### Task to complete
With the pictures omitted, print exactly the lines below, from the one containing "Hernández, un defenso" through the one containing "های تعمیر را", and nothing else.

Page images and extracted text:
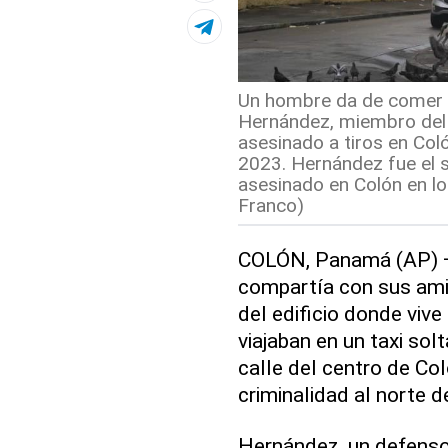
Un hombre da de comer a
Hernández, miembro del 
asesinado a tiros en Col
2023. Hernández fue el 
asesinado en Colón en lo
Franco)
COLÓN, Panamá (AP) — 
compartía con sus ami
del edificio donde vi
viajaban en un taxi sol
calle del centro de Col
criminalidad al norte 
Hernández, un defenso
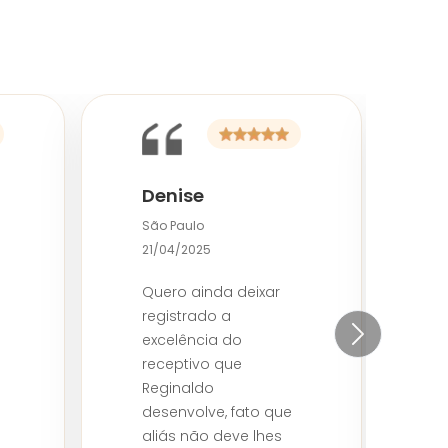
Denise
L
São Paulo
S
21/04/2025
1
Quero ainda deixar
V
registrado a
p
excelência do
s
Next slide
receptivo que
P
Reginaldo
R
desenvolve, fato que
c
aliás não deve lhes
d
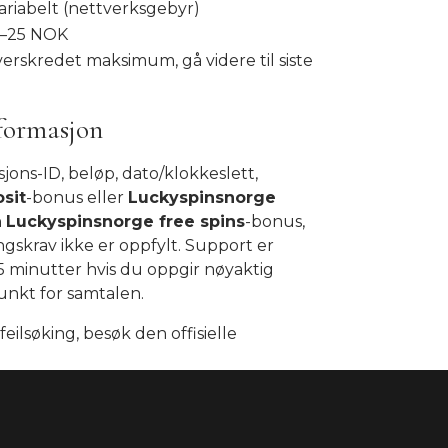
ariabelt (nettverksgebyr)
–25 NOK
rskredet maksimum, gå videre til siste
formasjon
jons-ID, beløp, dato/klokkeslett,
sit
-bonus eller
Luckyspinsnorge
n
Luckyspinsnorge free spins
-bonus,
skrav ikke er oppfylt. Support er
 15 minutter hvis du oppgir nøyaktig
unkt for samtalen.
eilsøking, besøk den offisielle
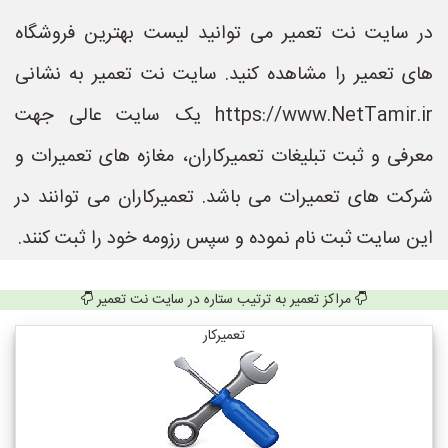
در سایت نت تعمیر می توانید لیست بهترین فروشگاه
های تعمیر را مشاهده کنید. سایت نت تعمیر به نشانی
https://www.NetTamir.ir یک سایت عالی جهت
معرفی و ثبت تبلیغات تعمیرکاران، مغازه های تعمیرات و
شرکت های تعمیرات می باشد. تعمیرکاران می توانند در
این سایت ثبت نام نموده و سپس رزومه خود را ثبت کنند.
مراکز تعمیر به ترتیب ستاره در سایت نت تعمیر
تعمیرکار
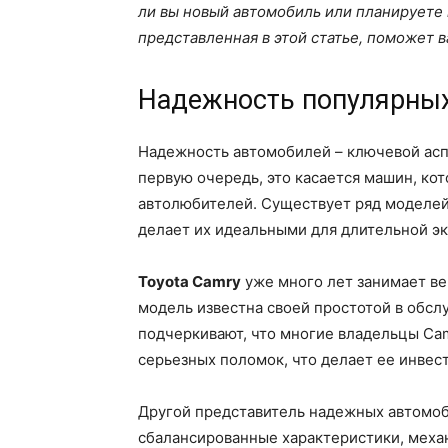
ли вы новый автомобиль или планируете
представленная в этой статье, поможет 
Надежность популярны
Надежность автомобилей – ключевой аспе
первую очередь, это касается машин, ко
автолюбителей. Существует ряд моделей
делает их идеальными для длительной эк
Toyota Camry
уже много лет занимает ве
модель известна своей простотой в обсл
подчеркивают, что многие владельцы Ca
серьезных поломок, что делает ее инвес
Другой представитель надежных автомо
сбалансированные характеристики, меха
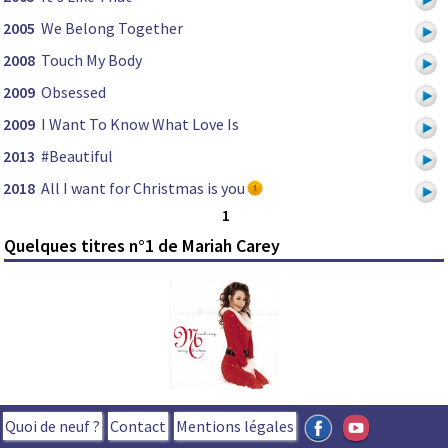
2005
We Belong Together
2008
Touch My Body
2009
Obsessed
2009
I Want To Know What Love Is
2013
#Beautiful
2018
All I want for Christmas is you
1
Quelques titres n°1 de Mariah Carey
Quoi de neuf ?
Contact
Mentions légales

### Solution below
Hernández, un defenso
Denise
L
São Paulo
S
21/04/2025
1
Quero ainda deixar
V
registrado a
p
excelência do
s
Next slide
receptivo que
P
Reginaldo
R
desenvolve, fato que
c
aliás não deve lhes
d
ariabelt (nettverksgebyr)
–25 NOK
rskredet maksimum, gå videre til siste
formasjon
jons-ID, beløp, dato/klokkeslett,
sit
-bonus eller
Luckyspinsnorge
n
Luckyspinsnorge free spins
-bonus,
skrav ikke er oppfylt. Support er
 15 minutter hvis du oppgir nøyaktig
unkt for samtalen.
eilsøking, besøk den offisielle
در سایت نت تعمیر می توانید لیست بهترین فروشگاه
های تعمیر را مشاهده کنید. سایت نت تعمیر به نشانی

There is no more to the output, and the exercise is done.